* **PROBLEM TO WORK ON**: Filter the data for lines with the word "sprzedaż" and copy those lines.

* **MATERIAL SHOWN**:
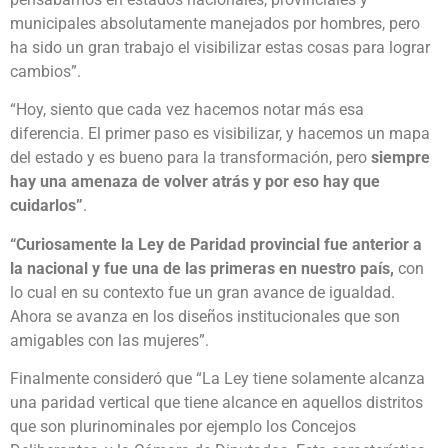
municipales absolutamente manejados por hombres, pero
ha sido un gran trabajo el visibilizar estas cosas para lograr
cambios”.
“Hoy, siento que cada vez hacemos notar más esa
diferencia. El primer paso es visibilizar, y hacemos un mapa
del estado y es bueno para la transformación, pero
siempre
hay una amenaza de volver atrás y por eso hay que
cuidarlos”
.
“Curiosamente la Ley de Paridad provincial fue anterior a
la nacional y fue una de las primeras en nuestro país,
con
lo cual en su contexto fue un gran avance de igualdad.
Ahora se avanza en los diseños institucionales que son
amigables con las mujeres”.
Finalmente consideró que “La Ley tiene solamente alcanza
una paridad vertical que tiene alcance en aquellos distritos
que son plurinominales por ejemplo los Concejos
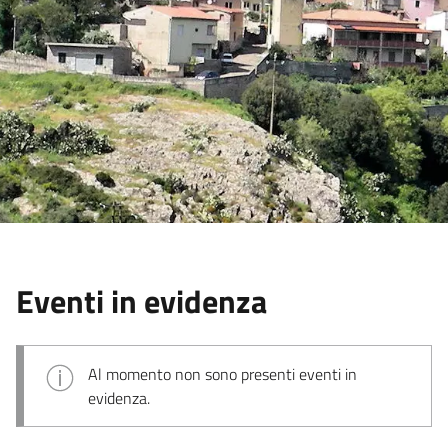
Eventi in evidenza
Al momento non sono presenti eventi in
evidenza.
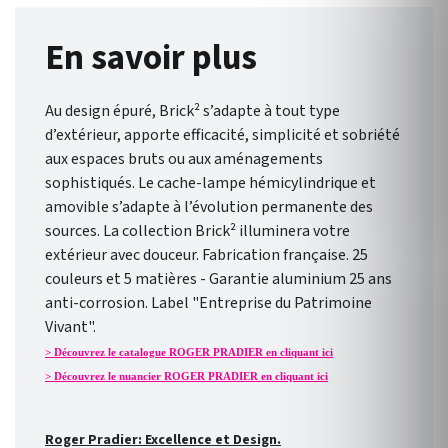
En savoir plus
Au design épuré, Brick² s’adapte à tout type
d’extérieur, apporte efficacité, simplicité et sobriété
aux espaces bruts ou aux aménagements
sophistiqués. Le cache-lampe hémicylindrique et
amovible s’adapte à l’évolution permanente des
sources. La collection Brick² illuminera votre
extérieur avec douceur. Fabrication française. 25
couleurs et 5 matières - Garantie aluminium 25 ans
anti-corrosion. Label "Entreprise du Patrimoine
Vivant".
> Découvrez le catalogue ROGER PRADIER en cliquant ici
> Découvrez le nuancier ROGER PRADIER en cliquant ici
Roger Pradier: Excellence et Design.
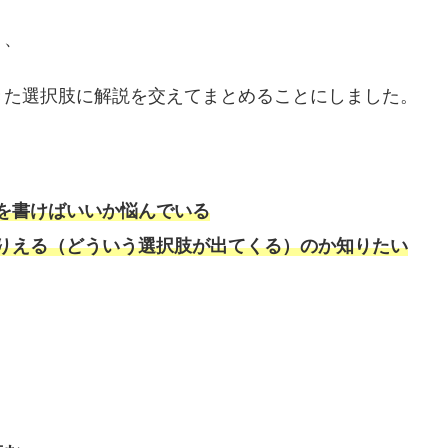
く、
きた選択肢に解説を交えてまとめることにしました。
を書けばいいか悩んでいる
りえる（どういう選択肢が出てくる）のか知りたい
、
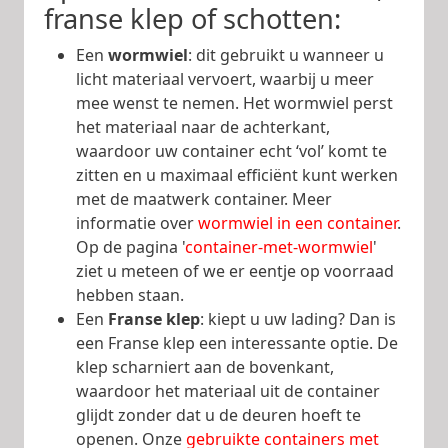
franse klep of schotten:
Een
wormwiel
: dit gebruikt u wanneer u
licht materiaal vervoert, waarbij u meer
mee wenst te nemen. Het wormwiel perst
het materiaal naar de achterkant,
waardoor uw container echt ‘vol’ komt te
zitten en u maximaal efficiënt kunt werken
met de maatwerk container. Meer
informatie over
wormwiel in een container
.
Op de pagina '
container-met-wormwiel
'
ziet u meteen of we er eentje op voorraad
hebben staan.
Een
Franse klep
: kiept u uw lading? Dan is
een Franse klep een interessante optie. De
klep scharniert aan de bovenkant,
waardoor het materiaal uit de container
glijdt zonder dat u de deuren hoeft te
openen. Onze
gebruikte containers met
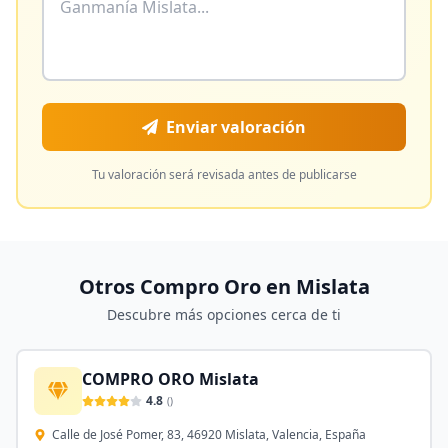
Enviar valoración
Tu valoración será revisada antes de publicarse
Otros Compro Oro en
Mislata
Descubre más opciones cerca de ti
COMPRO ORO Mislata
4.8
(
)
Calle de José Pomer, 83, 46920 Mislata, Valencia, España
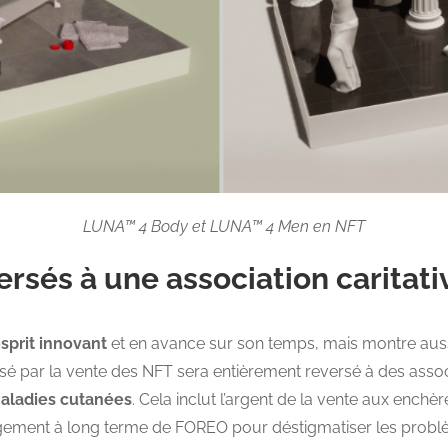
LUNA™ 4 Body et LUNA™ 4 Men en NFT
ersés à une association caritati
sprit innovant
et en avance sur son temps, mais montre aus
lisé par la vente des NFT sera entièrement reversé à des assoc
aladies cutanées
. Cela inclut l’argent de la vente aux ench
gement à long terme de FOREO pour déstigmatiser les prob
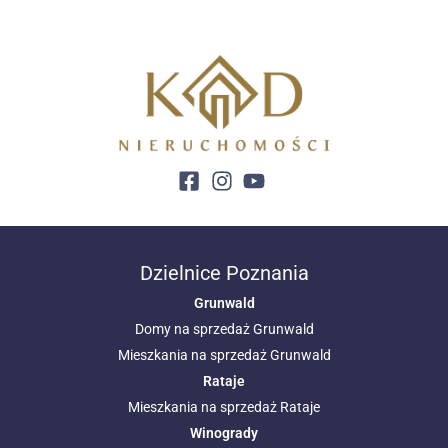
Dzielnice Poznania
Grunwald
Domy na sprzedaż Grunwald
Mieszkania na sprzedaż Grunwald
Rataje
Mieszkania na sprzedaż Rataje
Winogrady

* **FINISHED EXERCISE**:
Domy na sprzedaż Grunwald
Mieszkania na sprzedaż Grunwald
Mieszkania na sprzedaż Rataje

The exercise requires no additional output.